### Your objective:
Extract every record, exactly as written, and ignore the pictures.

### Data to process:
::::::::::

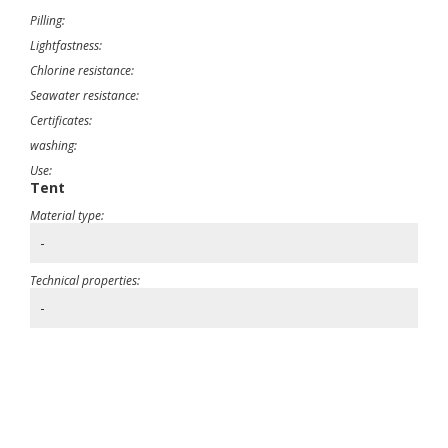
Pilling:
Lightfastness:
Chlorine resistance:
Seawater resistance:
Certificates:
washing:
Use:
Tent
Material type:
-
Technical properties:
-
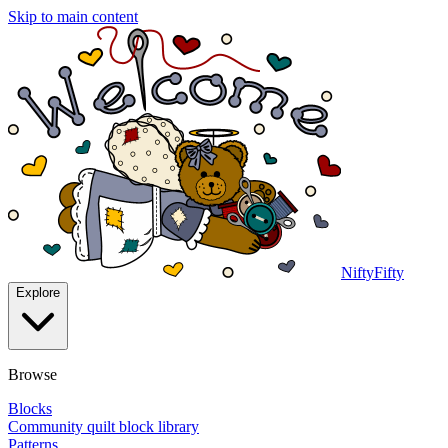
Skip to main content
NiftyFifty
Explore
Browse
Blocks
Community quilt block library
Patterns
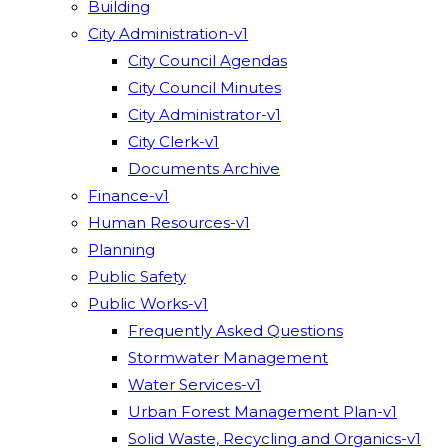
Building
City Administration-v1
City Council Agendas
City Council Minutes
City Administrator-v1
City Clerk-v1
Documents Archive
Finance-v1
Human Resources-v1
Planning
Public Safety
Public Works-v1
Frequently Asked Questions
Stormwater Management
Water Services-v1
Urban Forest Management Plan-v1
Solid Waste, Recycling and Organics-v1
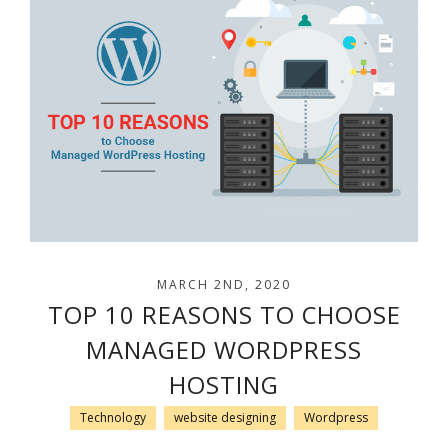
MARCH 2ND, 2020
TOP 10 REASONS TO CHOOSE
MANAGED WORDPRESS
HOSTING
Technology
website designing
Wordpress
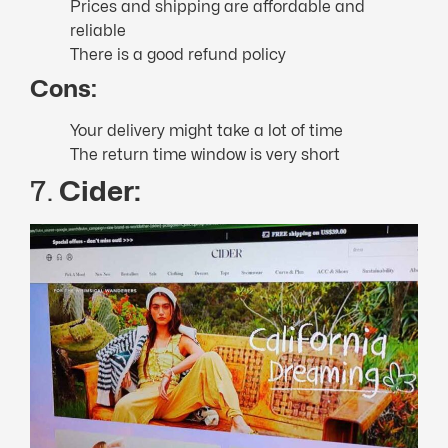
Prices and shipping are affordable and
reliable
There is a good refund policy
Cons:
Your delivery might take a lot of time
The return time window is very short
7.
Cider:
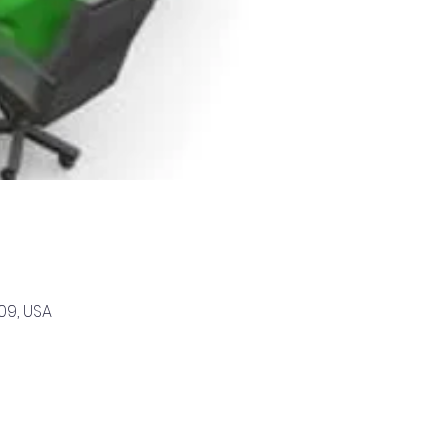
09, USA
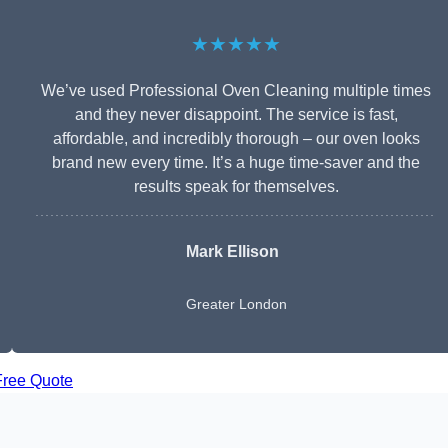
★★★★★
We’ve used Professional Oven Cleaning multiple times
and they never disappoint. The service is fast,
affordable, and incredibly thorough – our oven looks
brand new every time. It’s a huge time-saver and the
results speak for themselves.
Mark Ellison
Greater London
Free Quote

::::::::::

### Exercise response:
Pilling:
Lightfastness:
Chlorine resistance:
Seawater resistance:
Certificates:
washing:
Use:
Tent
Material type:
-
Technical properties:
-
Skip to main content
NiftyFifty
Explore
Browse
Blocks
Community quilt block library
Patterns
Building
City Administration-v1
City Council Agendas
City Council Minutes
City Administrator-v1
City Clerk-v1
Documents Archive
Finance-v1
Human Resources-v1
Planning
Public Safety
Public Works-v1
Frequently Asked Questions
Stormwater Management
Water Services-v1
Urban Forest Management Plan-v1
Solid Waste, Recycling and Organics-v1
MARCH 2ND, 2020
TOP 10 REASONS TO CHOOSE
MANAGED WORDPRESS
HOSTING
Technology
website designing
Wordpress
Prices and shipping are affordable and
reliable
There is a good refund policy
Cons:
Your delivery might take a lot of time
The return time window is very short
7.
Cider:
09, USA
★★★★★
We’ve used Professional Oven Cleaning multiple times
and they never disappoint. The service is fast,
affordable, and incredibly thorough – our oven looks
brand new every time. It’s a huge time-saver and the
results speak for themselves.
Mark Ellison
Greater London
Free Quote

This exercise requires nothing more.